┌──

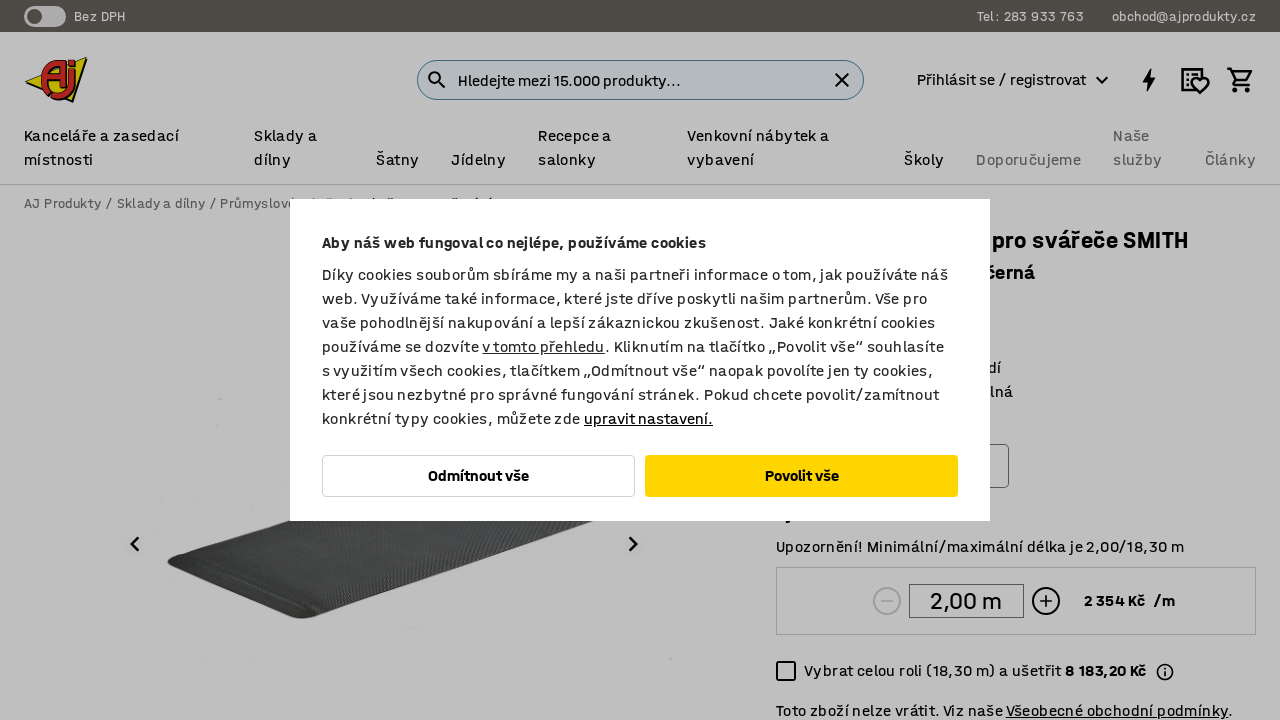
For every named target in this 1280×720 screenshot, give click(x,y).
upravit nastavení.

└──
┌──

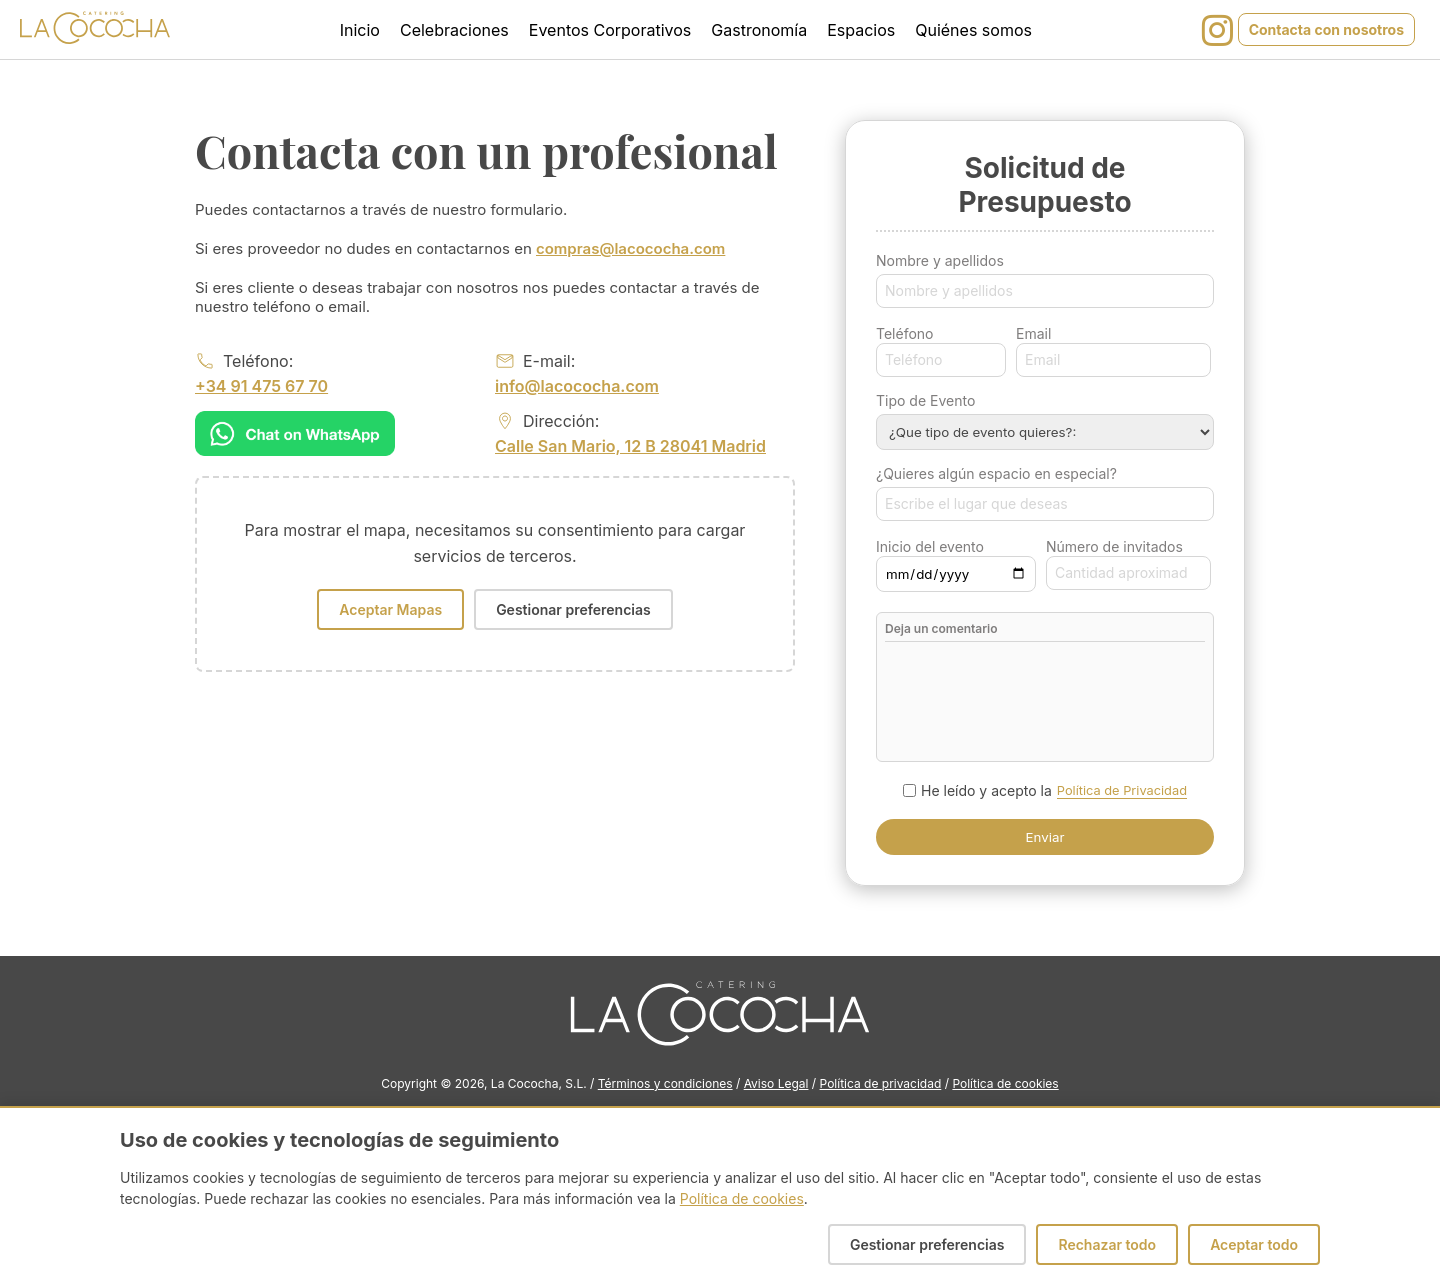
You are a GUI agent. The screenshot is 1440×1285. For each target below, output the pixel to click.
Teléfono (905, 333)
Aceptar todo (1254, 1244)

└──

THE PROBLEM — Begin with the line that has "You are a GUI" in the listing above and end after the line that has "Aceptar todo (1254, 1244)"; output those lines exactly.

FINISHED EXERCISE —
You are a GUI agent. The screenshot is 1440×1285. For each target below, output the pixel to click.
Teléfono (905, 333)
Aceptar todo (1254, 1244)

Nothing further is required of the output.